The permits, certifications, and equipment required to build a commercial kitchen make them out of reach for many startups. Schiff said that the market is “missing the demand” for that and other spaces meant for small online businesses.
“There are buildings in dense urban locations that need changes of use and there are businesses that have demand for them,” she said. “Commercial kitchen demand is one of them.”
The “cloud kitchen” concept isn’t exactly new. A rival to online food ordering service Seamless called Zomato launched a cloud kitchen service in India last year. But Kalanick is among the few high-profile and deep-pocketed investors to commit so much money and see the potential to take it mainstream.
In L.A., CloudKitchens is operating out of the 1842 W. Washington Boulevard warehouse, which company founder and Kalanick pal, Diego Berdakin, purchased in 2015. There are about a dozen food delivery businesses there, including several pizza shops like Made in Brooklyn NY Pizza, Joe’s Pizza, Thick N Tasty Pizza, along with others like Tasty Wok and Sala Thai.
The company also has locations in San Francisco and Chicago, and intends to enter the New York market, according to its website.
CloudKitchens already has a familiar backer. Shortly after Kalanick announced his “new gig” on Twitter, Dara Khosrowshahi, the current CEO of Uber, responded. He tweeted out his congratulations, and added that CloudKitchens was “a super-interesting partner” of Uber’s food-delivery service UberEats.

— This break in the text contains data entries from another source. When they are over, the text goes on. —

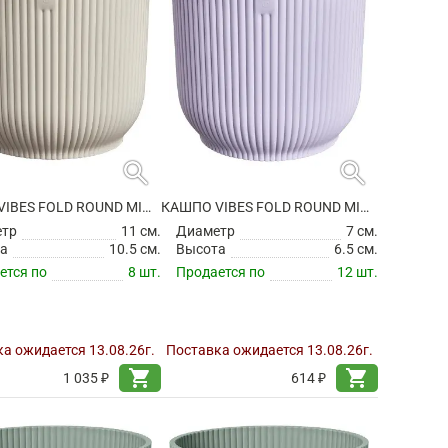
search
search
КАШПО VIBES FOLD ROUND MINI LINEN WHITE
КАШПО VIBES FOLD ROUND MINI SOFT LILAC
етр
11 см.
Диаметр
7 см.
а
10.5 см.
Высота
6.5 см.
ется по
8 шт.
Продается по
12 шт.
а ожидается 13.08.26г.
Поставка ожидается 13.08.26г.
shopping_cart
shopping_cart
1 035 ₽
614 ₽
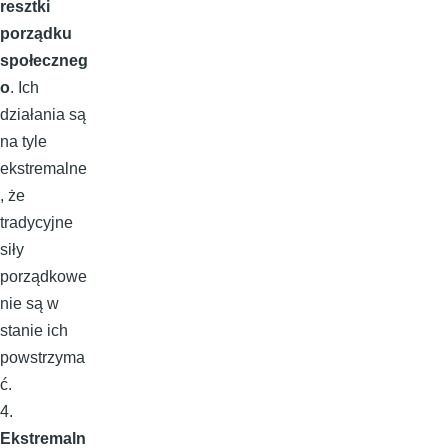
resztki
porządku
społeczneg
o
. Ich
działania są
na tyle
ekstremalne
, że
tradycyjne
siły
porządkowe
nie są w
stanie ich
powstrzyma
ć.
4.
Ekstremaln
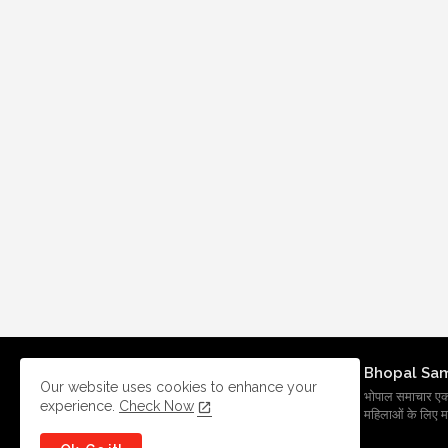
Bhopal Sa
Our website uses cookies to enhance your
भोपाल समाचार एक प्र
experience.
Check Now
महिलाओं के लिए मह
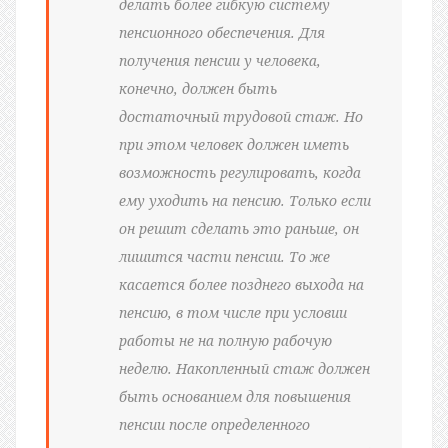
делать более гибкую систему
пенсионного обеспечения. Для
получения пенсии у человека,
конечно, должен быть
достаточный трудовой стаж. Но
при этом человек должен иметь
возможность регулировать, когда
ему уходить на пенсию. Только если
он решит сделать это раньше, он
лишится части пенсии. То же
касается более позднего выхода на
пенсию, в том числе при условии
работы не на полную рабочую
неделю. Накопленный стаж должен
быть основанием для повышения
пенсии после определенного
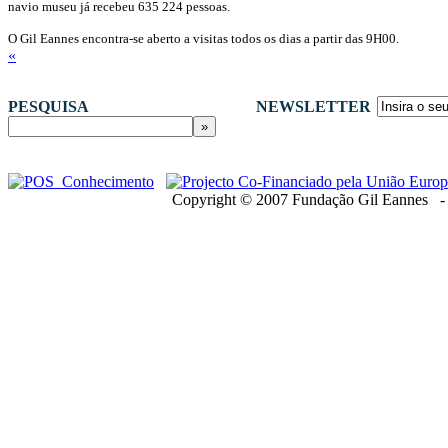
navio museu já recebeu 635 224 pessoas.
O Gil Eannes encontra-se aberto a visitas todos os dias a partir das 9H00.
«
PESQUISA
NEWSLETTER
Copyright © 2007 Fundação Gil Eannes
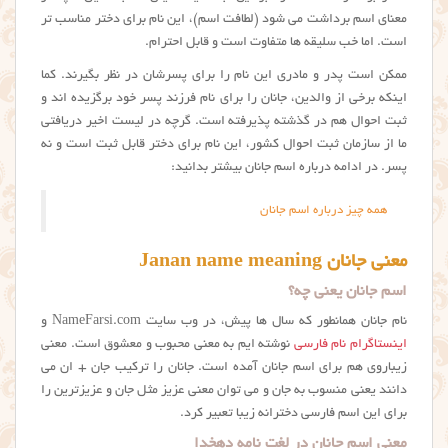
معنای اسم برداشت می شود (لطافت اسم)، این نام برای دختر مناسب تر
است. اما خب سلیقه ها متفاوت است و قابل احترام.
ممکن است پدر و مادری این نام را برای پسرشان در نظر بگیرند. کما
اینکه برخی از والدین، جانان را برای نام فرزند پسر خود برگزیده اند و
ثبت احوال هم در گذشته پذیرفته است. گرچه در لیست اخیر دریافتی
ما از سازمان ثبت احوال کشور، این نام برای دختر قابل ثبت است و نه
پسر. در ادامه درباره اسم جانان بیشتر بدانید:
همه چیز درباره اسم جانان
معنی جانان Janan name meaning
اسم جانان یعنی چه؟
نام جانان همانطور که سال ها پیش، در وب سایت NameFarsi.com و
اینستاگرام نام فارسی
نوشته ایم به معنی محبوب و معشوق است. معنی
زیباروی هم برای اسم جانان آمده است. جانان را ترکیب جان + ان می
دانند یعنی منسوب به جان و می توان معنی عزیز مثل جان و عزیزترین را
برای این اسم فارسی دخترانه زیبا تعبیر کرد.
معنی اسم جانان در لغت نامه دهخدا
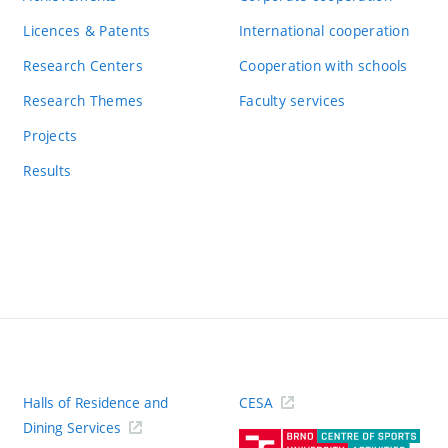
Licences & Patents
International cooperation
Research Centers
Cooperation with schools
Research Themes
Faculty services
Projects
Results
Halls of Residence and
CESA
(ext
Dining Services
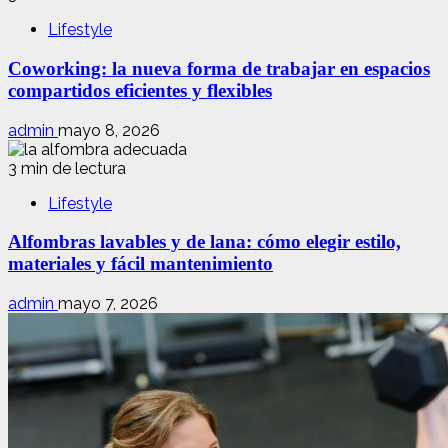
Lifestyle
Coworking: la nueva forma de trabajar en espacios
compartidos eficientes y flexibles
admin
mayo 8, 2026
3 min de lectura
Lifestyle
Alfombras lavables y de lana: cómo elegir estilo,
materiales y fácil mantenimiento
admin
mayo 7, 2026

The other company under the CSS umbrella is CloudRetail, a similar service for retailers, though in the earlier stages than CloudKitchens. Cloud Storage Systems co-founder Sky Dayton hinted that the firm could operate both CloudKitchens and CloudRetail from the same location.
Much of the commercial real estate considered distressed in the U.S. is retail space vacated by businesses that have been pummeled in the e-commerce boom, like Sears and Toys R’ Us, Bon-Ton Stores and Macy’s.
But CSS may have to wait for the market to stumble before it can scoop up any properties at less than a premium — especially given how well industrial is performing — said Terri Delhamer, owner of the Riverside County-based brokerage GRE Land and Commercial Real Estate. Delhamer, who specialized in distressed assets around Southern California during the last down market, said now is a good time to have capital ready to deploy.
“The way you capitalize on a commercial recession is to have cash and move quickly, because the people who get in trouble are trying to save themselves from foreclosure,” Delhamer added.
It is a long-term strategy and appears to be part of CSS’s plan. Dayton indicated the company was in no rush to expand, even though Kalanick’s involvement boosts the CSS growth potential exponentially.
The company has a “multi-decade perspective that allows us to prepare and build now for huge changes coming to our cities.”
“Every cycle has its beginning,” he added. “If you wait until you’re at the trough, it will be too late.”